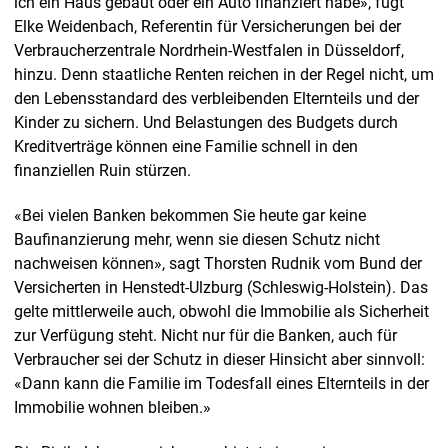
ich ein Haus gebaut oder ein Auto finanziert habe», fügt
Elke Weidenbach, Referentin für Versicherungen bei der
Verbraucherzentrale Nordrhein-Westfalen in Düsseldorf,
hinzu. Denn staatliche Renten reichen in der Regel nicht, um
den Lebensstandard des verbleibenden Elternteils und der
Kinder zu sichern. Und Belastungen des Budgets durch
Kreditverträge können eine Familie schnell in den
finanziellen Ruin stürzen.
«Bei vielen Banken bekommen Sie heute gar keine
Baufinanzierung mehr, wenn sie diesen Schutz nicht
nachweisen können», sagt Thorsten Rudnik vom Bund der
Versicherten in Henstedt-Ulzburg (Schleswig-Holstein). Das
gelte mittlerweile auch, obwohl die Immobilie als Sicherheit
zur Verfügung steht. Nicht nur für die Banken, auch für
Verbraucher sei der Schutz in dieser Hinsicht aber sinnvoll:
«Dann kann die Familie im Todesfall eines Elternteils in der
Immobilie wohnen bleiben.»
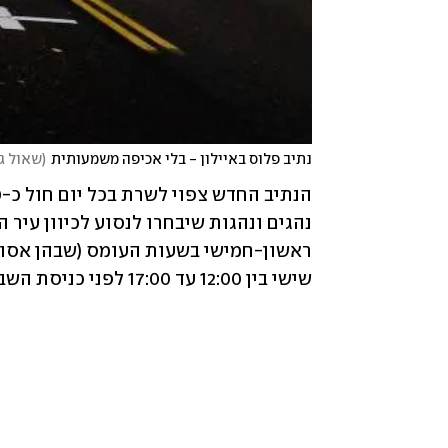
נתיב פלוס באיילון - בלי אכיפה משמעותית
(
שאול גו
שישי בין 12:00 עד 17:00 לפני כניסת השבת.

---

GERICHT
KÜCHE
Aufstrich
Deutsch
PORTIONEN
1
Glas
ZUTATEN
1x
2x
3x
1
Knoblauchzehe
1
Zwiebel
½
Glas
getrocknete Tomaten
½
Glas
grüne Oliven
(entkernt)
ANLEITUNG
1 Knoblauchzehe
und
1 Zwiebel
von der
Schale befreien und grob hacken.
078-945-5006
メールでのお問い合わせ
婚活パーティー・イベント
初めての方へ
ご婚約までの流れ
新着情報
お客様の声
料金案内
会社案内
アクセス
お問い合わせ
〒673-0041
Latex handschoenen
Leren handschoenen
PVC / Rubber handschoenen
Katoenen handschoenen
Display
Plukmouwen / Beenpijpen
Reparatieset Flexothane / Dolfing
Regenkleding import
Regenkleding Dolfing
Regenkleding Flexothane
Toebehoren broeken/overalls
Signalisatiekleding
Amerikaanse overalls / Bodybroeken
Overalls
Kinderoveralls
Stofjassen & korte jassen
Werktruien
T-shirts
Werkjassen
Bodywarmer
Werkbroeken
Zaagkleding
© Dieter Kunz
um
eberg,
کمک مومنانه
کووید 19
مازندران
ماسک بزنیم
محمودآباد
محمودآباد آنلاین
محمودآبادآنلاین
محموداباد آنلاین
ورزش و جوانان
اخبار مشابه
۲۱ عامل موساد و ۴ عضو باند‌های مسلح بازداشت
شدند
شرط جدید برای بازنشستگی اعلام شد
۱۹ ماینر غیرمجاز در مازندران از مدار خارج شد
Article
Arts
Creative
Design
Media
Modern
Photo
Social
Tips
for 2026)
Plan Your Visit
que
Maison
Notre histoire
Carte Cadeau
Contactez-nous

YOUR ASSIGNMENT:
Pull out each line of the records holding the string "Banken".

SOLUTION BELOW:
«Bei vielen Banken bekommen Sie heute gar keine
zur Verfügung steht. Nicht nur für die Banken, auch für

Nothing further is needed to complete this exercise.